Using the Adobe Illustrator as web design tool

Oh, the Illustrator. I have some sort of love-hate relationship with that program. Compared to its older and more mature brothers Photoshop and InDesign, the user interface just lacks that something. Illustrator has always been the difficult app to master and to really do something productive. But it’s also been pretty much the only real vector app.

I have quite a long history in printing media, where Illustrator was some sort defacto-tool for any vector-image use case. In the era of web design, the Illustrator has gone to one of those rarely used programs. But times they are a changing.

High density displays (I refuse to use the R-word redefined by Apple), mobile-friendly, responsive and flat design trend and increasing demand of bandwidth efficient web is turning the eye towards SVG-files and back to vector.

Sure we have always created assets with Illustrator and InDesign for web, and re-used those printing media assets in electric medium, but last week I took a bold step to design a complete webpage in Illustrator CC.

To my surprise Illustrator did the job quite well.

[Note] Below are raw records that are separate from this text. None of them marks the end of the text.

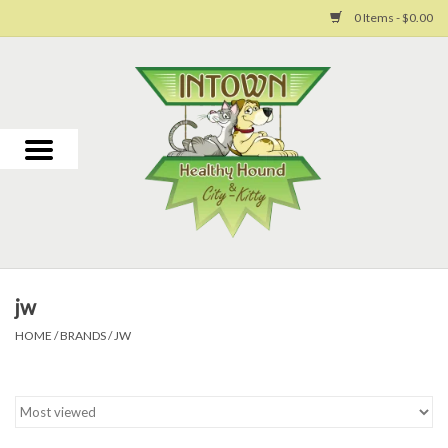
0 Items - $0.00
Home
For Dogs
For Cats
Toys
jw
Grooming
HOME
/
BRANDS
/
JW
Why Us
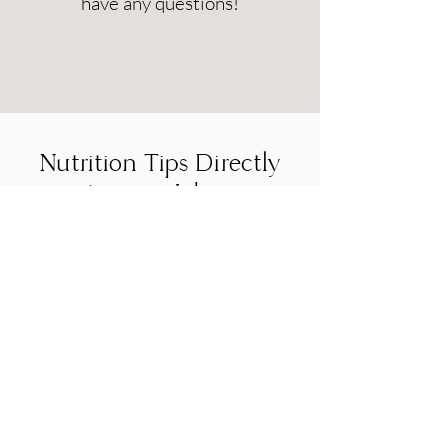
have any questions!
Nutrition Tips Directly
to your Inbox
Sign up for our newsletter to receive the
latest updates, news, and promotions.
You may unsubscribe at any time.
SUBMIT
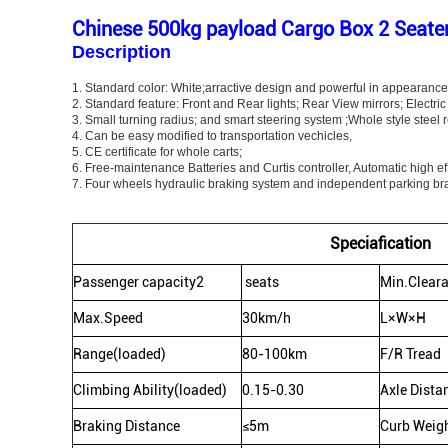
Chinese 500kg payload Cargo Box 2 Seater 
Description
1.
Standard color: White;arractive design and powerful in appearance 
2. Standard feature: Front and Rear lights; Rear View mirrors; Electri
3. Small turning radius; and smart steering system ;Whole style steel r
4. Can be easy modified to transportation vechicles,
5. CE certificate for whole carts;
6. Free-maintenance Batteries and Curtis controller, Automatic high ef
7. Four wheels hydraulic braking system and independent parking br
Speciafication
Passenger capacity2
seats
Min.Clear
Max.Speed
30km/h
L×W×H
Range(loaded)
80-100km
F/R Tread
Climbing Ability(loaded)
0.15-0.30
Axle Dista
Braking Distance
≤5m
Curb Weig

I could set the rulers to show me pixels instead of centimeters, I could drag the assets to drawing board, away from canvas (the thing that Photoshop still doesn’t support) and there’s even a nice pixel-preview -mode meaning I could make a kind of pixel-perfect stuff in vector-format.

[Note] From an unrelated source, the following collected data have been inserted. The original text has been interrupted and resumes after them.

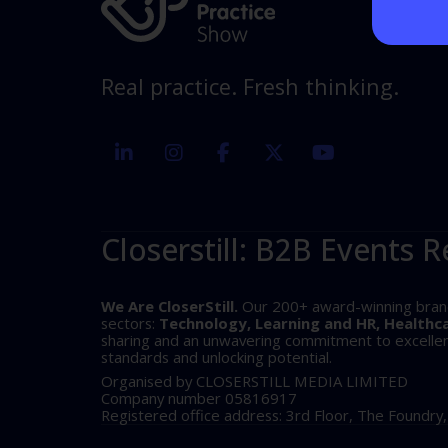
Real practice. Fresh thinking.
linkedin
instagram
facebook
twitter
youtube
Closerstill: B2B Events R
We Are CloserStill.
Our 200+ award-winning brands 
sectors:
Technology, Learning and HR, Healthc
sharing and an unwavering commitment to excellence
standards and unlocking potential.
Organised by CLOSERSTILL MEDIA LIMITED
Company number 05816917
Registered office address: 3rd Floor, The Foundry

Illustrator also has built-in support of Typekit, which I have found to be a very nice tool in web typography and some CSS export -features. The Photoshop layer style CSS export -feature is really bad, so I didn’t even bother to check the Illustrator’s version of it. But maybe the Adobe guys can fix those things some day.

There are also other drawbacks. It’s easy to use Illustrator-made assets as a smart object in Photoshop, but I found the usage of bitmap-images rather difficult in Illustrator. They’re not too easy to handle. Also the export-feature from Illustrator to, say, a JPEG-file, did some harm to typography. Sure at the end of the day the fonts are rendered in in browser, but for illustrative purposes I would like to have a nice export from Illustrator too.

Illustrator is definitely something to check out if you’re a web designer of any sort. The built-on mindset of forgetting the pixel as drawing unit is intriguing. I believe it does good to any modern day designer to put those individual pixels aside and focus in responsive, mobile-friendly graphics.